Zwar kann das Tool nur aus gelernten Informationen ein „plausibles“ Ergebnis erstellen, doch die Ergebnisse sind erstaunlich. Die Entwickler nutzen ein neuronales Netz, um bereits heute Ergebnisse zu liefern, die dem Ursprungsbild relativ genau entsprechen.
Bilder automatisch zeichnen: Microsoft hat einem Bot beigebracht, das zu zeichnen, was der Nutzer ihm sagt. Das Besondere: Die KI ruft nicht etwa passende Motive ab, um sie nachzubilden, sondern sie erstellt die Bilder von Grund auf neu.
Textbeschreibungen reichen völlig aus. Und mittlerweile enthalten die Bilder Details, die in den Beschreibungen gar nicht vorgegeben waren.
Stimmen imitieren: Das Start-up Lyrebird hat eine Software entwickelt, die in wenigen Minuten lernt, Stimmen nachzuahmen. Die Entwicklung will die Interaktion mit Computern angenehmer machen und auch sprechbehinderten Menschen helfen. Ausprobieren ist kostenlos und erfordert nur eine Registrierung. Wir haben es versucht: Hören Sie sich hier das Original und die Fälschung an. Perfekt ist Letztere noch längst nicht, denn das „Künstliche“ im Sound lässt sich nicht leugnen. Doch die Richtung stimmt bereits, eine Verwandtschaft zur echten Stimme ist erkennbar.
Videos, Gedichte und Musik – KI wird kreativ
Videos automatisiert produzieren: Die britische Rockband Muse hat ein Musikvideo von einem Computer erstellen lassen . Dazu haben Programmierer ein KI-System vorher mit Hunderten Stunden an Reden, Pressekonferenzen und TV-Interviews gefüttert. Im Musikvideo „Dig Down“ blendet das System diese Video-Schnipsel im Takt der Musik als Videokacheln ein.
Die Bandmitglieder waren vom Ergebnis so begeistert, dass sie jeden Tag eine neue Version davon hochladen lassen.

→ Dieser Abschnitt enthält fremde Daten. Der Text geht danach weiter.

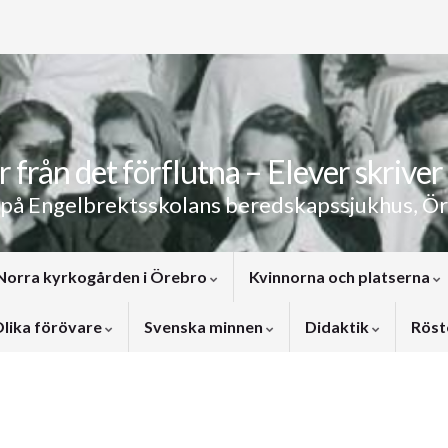
 från det förflutna – Elever skriver 
 på Engelbrektsskolans beredskapssjukhus, Ö
Norra kyrkogården i Örebro
Kvinnorna och platserna
lika förövare
Svenska minnen
Didaktik
Röst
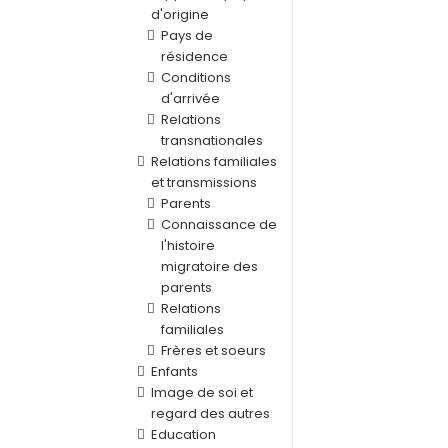
d'origine
Pays de
résidence
Conditions
d'arrivée
Relations
transnationales
Relations familiales
et transmissions
Parents
Connaissance de
l'histoire
migratoire des
parents
Relations
familiales
Frères et soeurs
Enfants
Image de soi et
regard des autres
Education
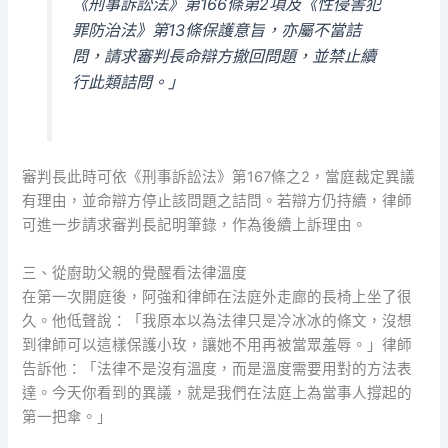
《刑事訴訟法》第166條第2項及《性侵害犯
罪防治法》第13條保護意旨，亦屬不當詰
問，請求審判長命辯方撤回問題，並禁止續
行此類詰問。」
審判長此時可依《刑事訴訟法》第167條之2，當庭裁定異議
有理由，並命辯方停止該問題之詰問。若辯方仍持續，律師
可進一步請求審判長記明筆錄，作為後續上訴理由。
三、從廚助父親的覺醒看法律溫度
在第一次開庭後，阿強和律師在法庭外走廊的長椅上坐了很
久。他低聲說：「我原本以為法律只是冷冰冰的條文，沒想
到律師可以這樣保護小玫，讓她不用再被當眾羞辱。」律師
告訴他：「法律不是沒有溫度，而是溫度需要用對的方法表
達。今天你看到的異議，就是我們在法庭上為當事人撐起的
第一把傘。」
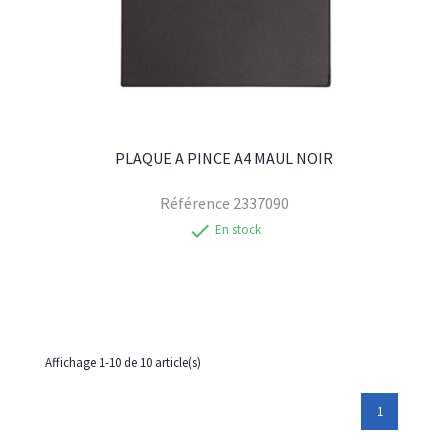
PLAQUE A PINCE A4 MAUL NOIR
Référence
2337090
check
En stock
Affichage 1-10 de 10 article(s)
1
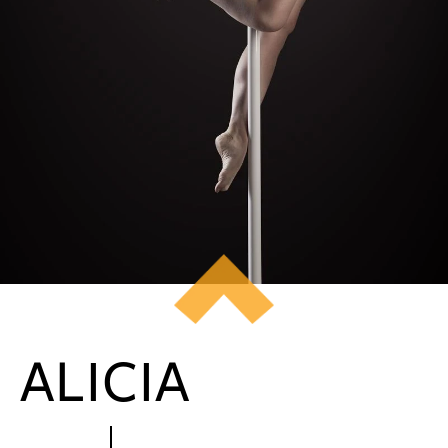
ALICIA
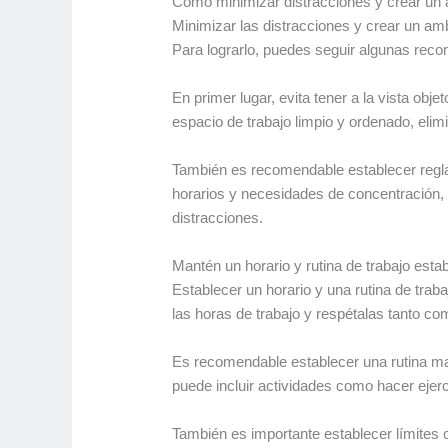
Cómo minimizar distracciones y crear un a
Minimizar las distracciones y crear un amb
Para lograrlo, puedes seguir algunas rec
En primer lugar, evita tener a la vista ob
espacio de trabajo limpio y ordenado, eli
También es recomendable establecer regla
horarios y necesidades de concentración, 
distracciones.
Mantén un horario y rutina de trabajo esta
Establecer un horario y una rutina de traba
las horas de trabajo y respétalas tanto com
Es recomendable establecer una rutina mat
puede incluir actividades como hacer ejerci
También es importante establecer límites c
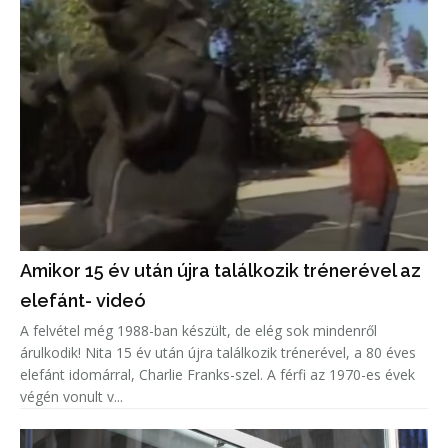
Amikor 15 év után újra találkozik trénerével az
elefánt- videó
A felvétel még 1988-ban készült, de elég sok mindenről
árulkodik! Nita 15 év után újra találkozik trénerével, a 80 éves
elefánt idomárral, Charlie Franks-szel. A férfi az 1970-es évek
végén vonult v...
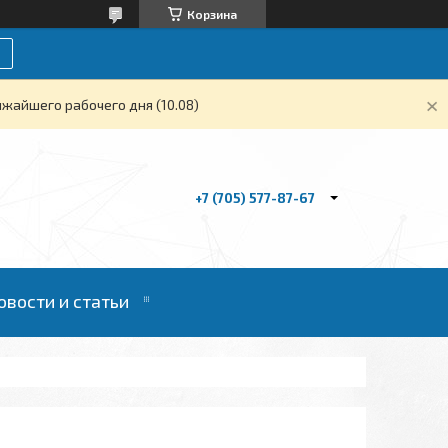
Корзина
жайшего рабочего дня (10.08)
+7 (705) 577-87-67
овости и статьи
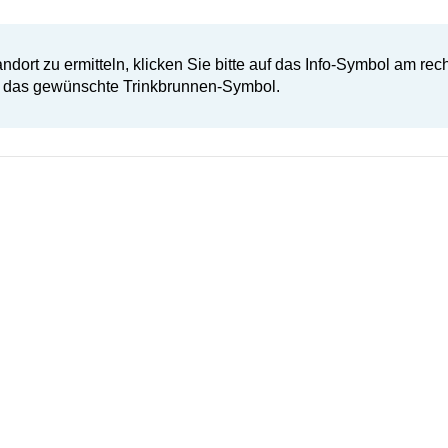
ort zu ermitteln, klicken Sie bitte auf das Info-Symbol am re
f das gewünschte Trinkbrunnen-Symbol.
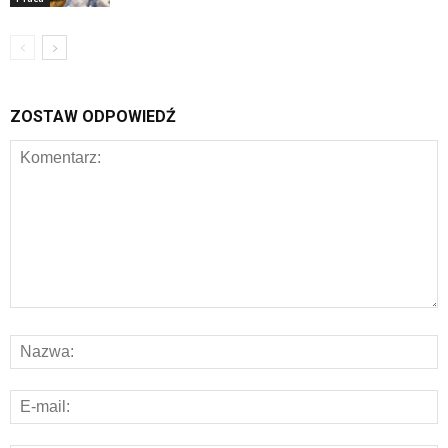
ZOSTAW ODPOWIEDŹ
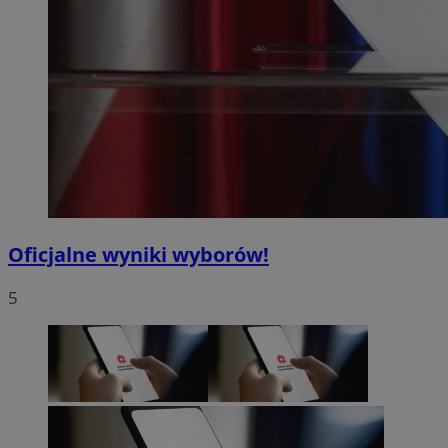
Oficjalne wyniki wyborów!
5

Gedichte schreiben: 2017 hat Microsofts KI namens „Xiaoice“ die erste jemals von einer KI verfasste Gedichtesammlung veröffentlicht – allerdings auf Chinesisch. In 2760 Stunden schrieb sie mehr als 10.000 Gedichte, 139 wurden schließlich für die Sammlung mit dem Titel „Sunshine Misses Windows“ ausgewählt. Zuvor hatte die Software alle Gedichte von über 500 Autoren bis zurück zu den 1920er-Jahren studiert. Damit nicht genug, veröffentlichte die KI ihre Gedichte selbsttätig in mehreren Online-Foren unter 27 Aliasnamen, ohne auf breiter Front als nicht-menschlich enttarnt zu werden. Nur wenige Menschen vermuteten hinter den Postings einen Roboter.
Musik komponieren: Nachdem Sony unter dem Titel „Flow Machines“ den ersten von einer KI produzierten Song veröffentlichte …
… arbeiteten der Musikproduzent Alex Da Kid und das KI-System Watson von IBM mit Spotify zusammen, um gemeinsam „Datenerkenntnisse über Musik und Kultur in kognitive Musik umzusetzen“. Daraus entstand die Single „Not Easy“. Watson studierte zu diesem Zweck riesige Mengen an unstrukturierten Daten wie Artikel, Social-Media-Posts und Interviews.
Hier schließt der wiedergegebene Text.